3) A blackbird sitting & singing on the parapet of the white stone portico in front of the office.

4) My new ring - I bought it a few weeks back in one of those mad ethnic-and-odd-stuff shops where if you want a flowervase shaped like a seashell, red and black rag rugs, and a doorcurtain in six different shades of luminous plastic beads, you'll be very happy indeed. The ring is made of little cut-glass crystal petals, wired together into a flower shape - lilac, sky blue, red, rose pink,a rather faint green and bright yellow. In the centre, the "boss of stamens" is a single sparkly clear glass crystal. It's unusually girly for me but it charmed me when I saw it and it still does now.

5) The ox-eye daisies outside the rear door of the office, and the wonderful array of delicate grass-seed heads in the patch of uncut lawn, now involuntary hay-meadow, where the daisies have grown up and flowered.

6) My little cut-out figure of Rimmer (from "Red Dwarf"), which still manages to be both rather sweet and terribly funny at the same time.

And many more, too many to count but blessings all.

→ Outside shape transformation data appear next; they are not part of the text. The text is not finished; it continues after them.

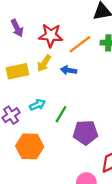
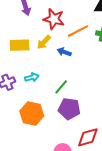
green line: (61, 114) -> (61, 87), moved
orange hexagon: (30, 146) -> (32, 113), moved

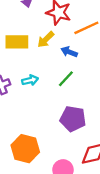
green line: (61, 87) -> (66, 79), moved
orange hexagon: (32, 113) -> (25, 149), moved

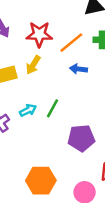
blue arrow: (69, 52) -> (78, 69), moved
green line: (66, 79) -> (53, 108), moved

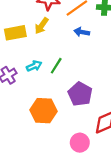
purple pentagon: (81, 138) -> (80, 94), turned 30
orange hexagon: (41, 181) -> (44, 111), moved

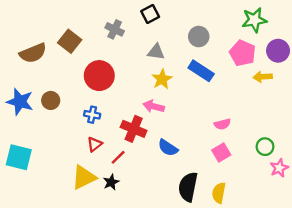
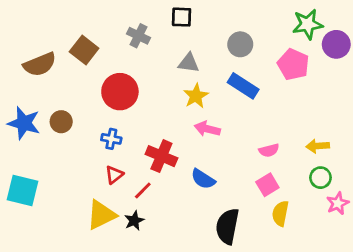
black square: (150, 14) -> (182, 17), turned 30
purple circle: (278, 51) -> (336, 44), moved
yellow arrow: (263, 77) -> (318, 146), moved
pink arrow: (154, 106) -> (207, 129), moved
yellow semicircle: (219, 193) -> (280, 213), moved

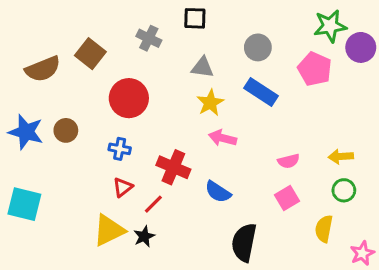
pink star: (338, 203) -> (362, 253), moved
yellow semicircle: (280, 213) -> (324, 229), moved

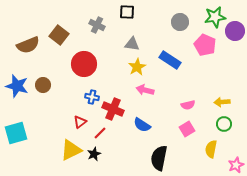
gray circle: (258, 47) -> (180, 22), moved
blue cross: (120, 149) -> (92, 97), moved
cyan square: (24, 204) -> (16, 133), turned -30

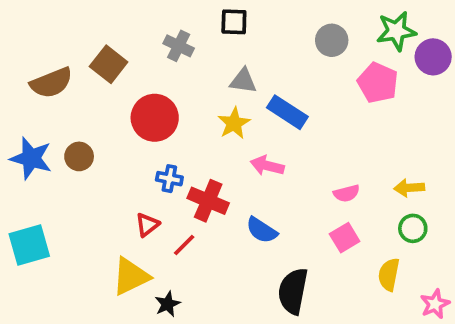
blue rectangle: (170, 60) -> (287, 112), moved
yellow star: (137, 67) -> (234, 123), moved
black star: (94, 154) -> (168, 304), moved

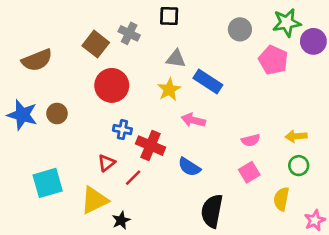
brown square: (109, 64) -> (96, 44), moved
cyan square: (29, 245) -> (48, 183), moved

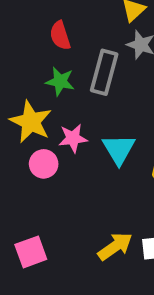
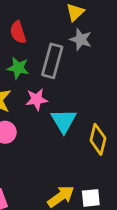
pink star: (73, 138) -> (37, 99), moved

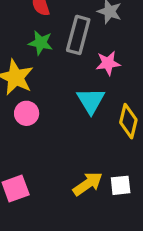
pink star: (37, 99) -> (108, 63), moved

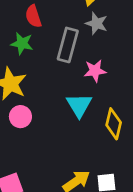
green star: (41, 43) -> (22, 44), moved

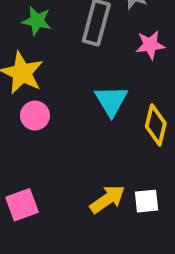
pink star: (95, 71) -> (150, 45), moved

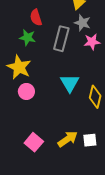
pink star: (150, 45) -> (92, 42), moved
pink square: (22, 205) -> (34, 142), moved, turned -30

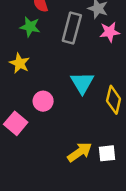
yellow star: (19, 67) -> (20, 63), size x0.7
pink circle: (26, 91) -> (43, 101), moved
pink square: (34, 142) -> (16, 123), moved

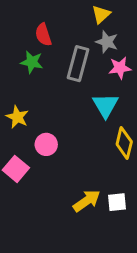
yellow star: (20, 63) -> (17, 117), moved
cyan triangle: (82, 83) -> (105, 105), moved

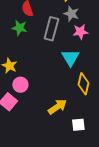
pink circle: (46, 144) -> (20, 85), moved
yellow arrow: (87, 201) -> (57, 107), moved

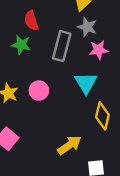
pink circle: (20, 85) -> (39, 91), moved

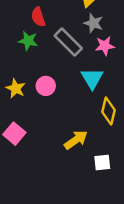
gray rectangle: (62, 46) -> (68, 42), turned -60

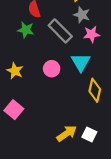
pink circle: (46, 86) -> (52, 69), moved
yellow arrow: (76, 140) -> (67, 133), moved
white square: (102, 162) -> (89, 134), turned 32

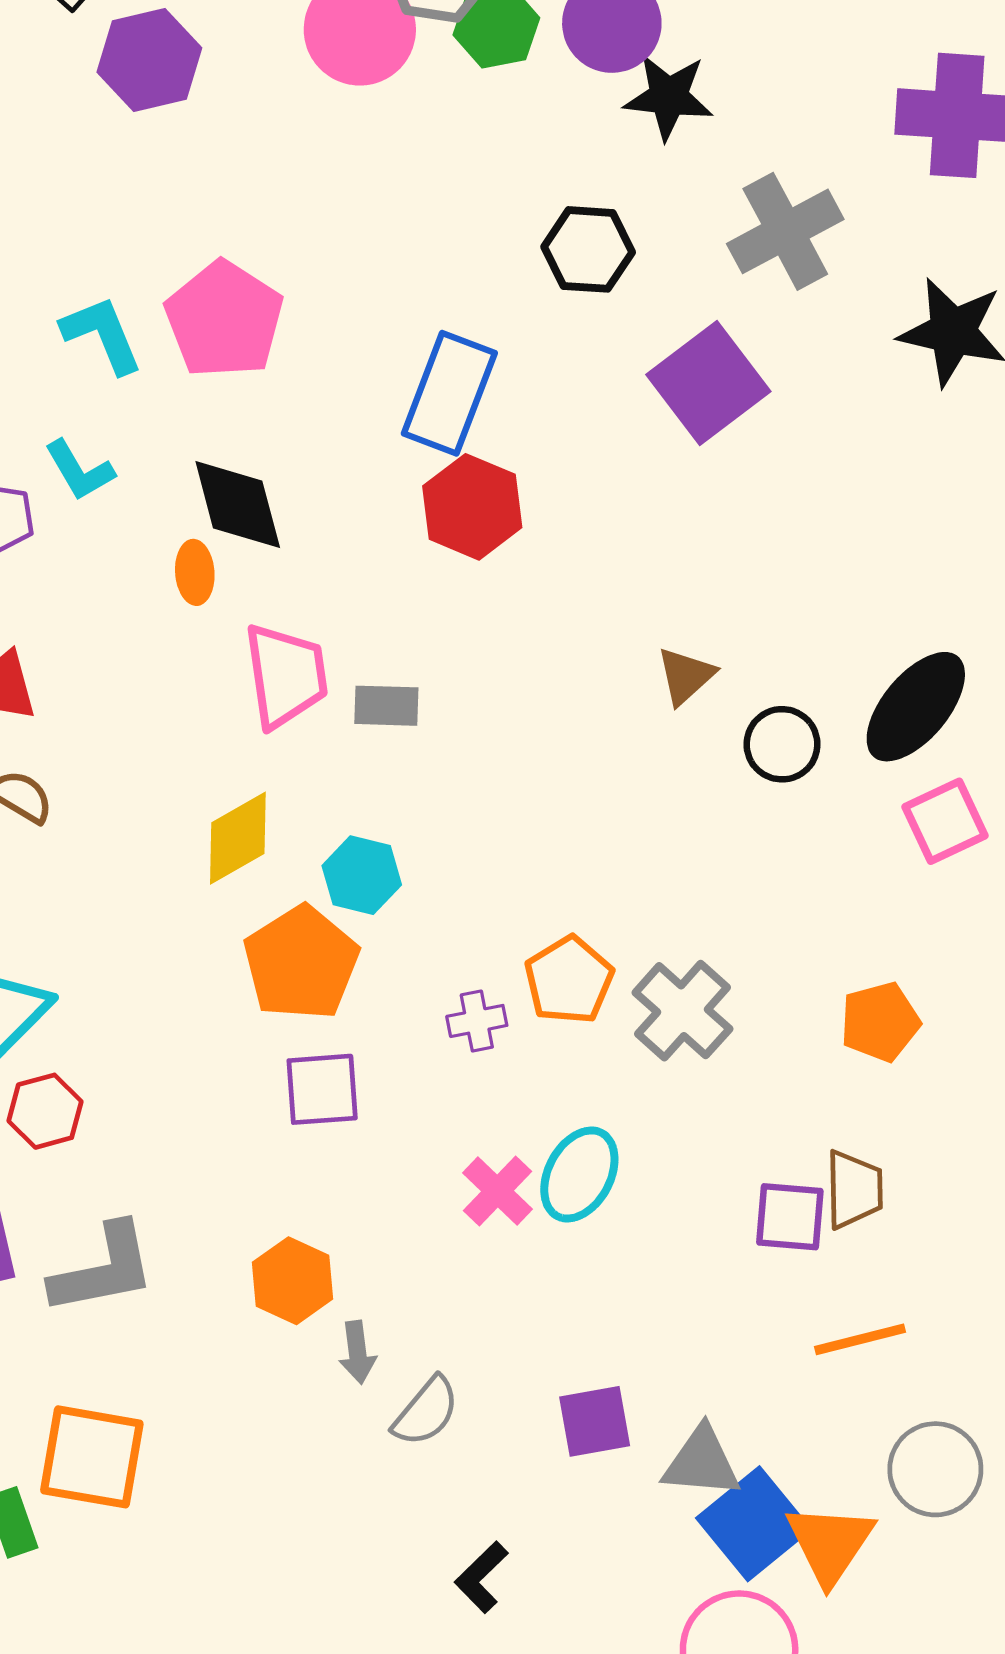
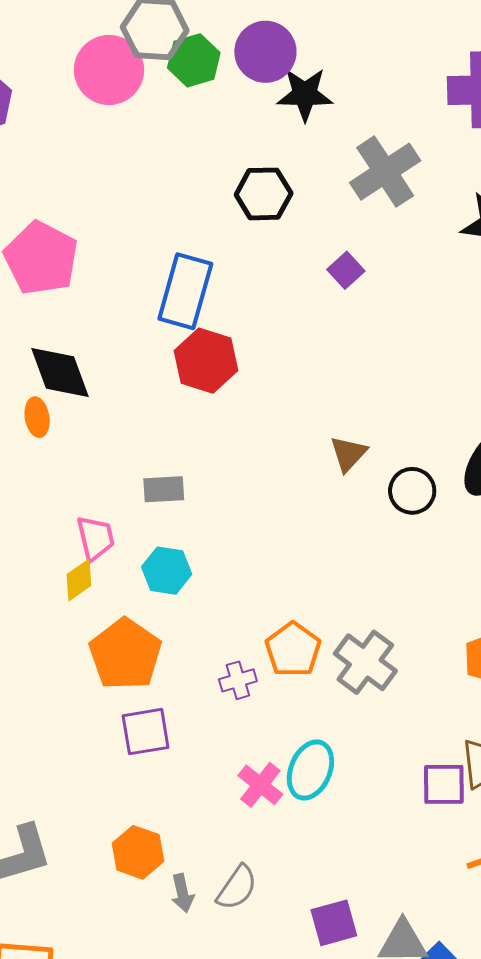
purple square: (708, 383) -> (346, 270), size x0.5
pink trapezoid: (286, 676) -> (96, 538), moved, size x0.7
yellow diamond: (238, 838) -> (79, 580), size x0.7
cyan hexagon: (362, 875) -> (167, 571), moved
gray semicircle: (426, 1412) -> (237, 888), moved

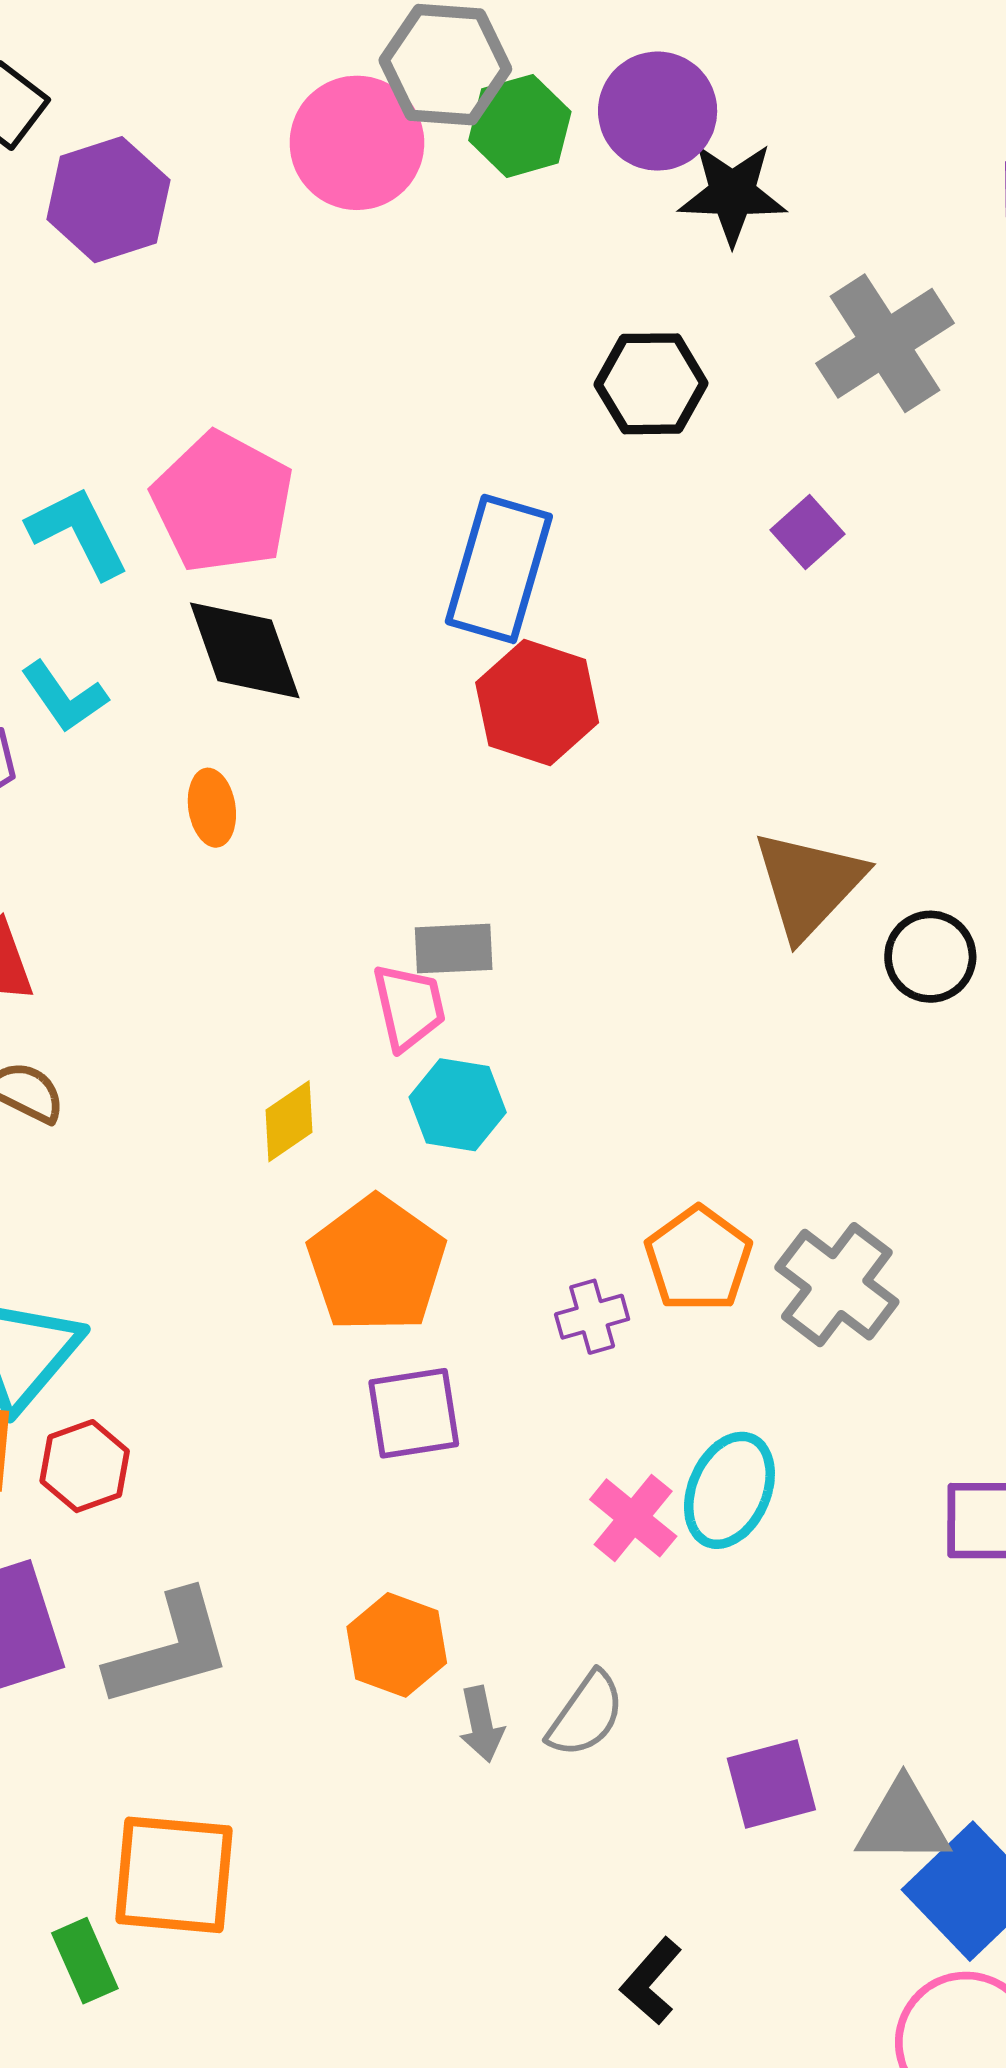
black diamond: (60, 372) -> (245, 650), moved
brown triangle: (348, 454) -> (809, 884), size x1.6
pink trapezoid: (96, 538) -> (409, 1007), moved

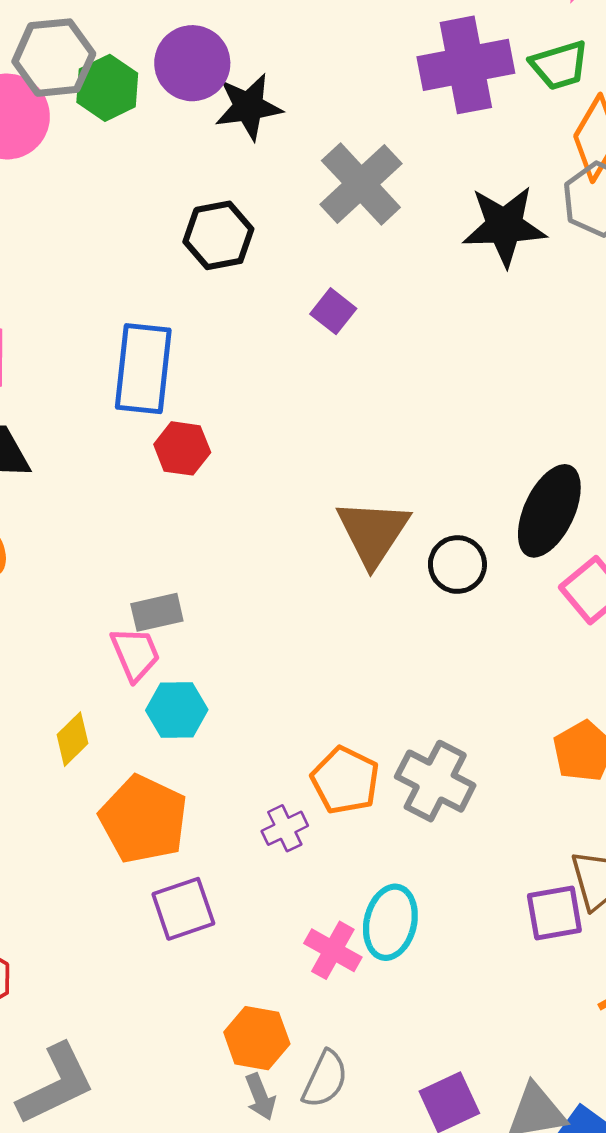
red hexagon: (537, 703) -> (182, 448), size x0.7
orange hexagon: (397, 1645) -> (257, 1038), moved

I've been tired most of the day; my evening out with K. turned out to be as I'd expected. She is pretty cut-up about losing her aunt and her grandfather, but at least with regard to the break-up has now moved on from the stage where one cries a lot and says "N.'s left me, how can I go on?" to the stage where one says "N. is a knob!". From my own past experience, i think this is healthy, and a necessary stage in the recovery process. And anyway, N. must be a knob, to treat K. like this.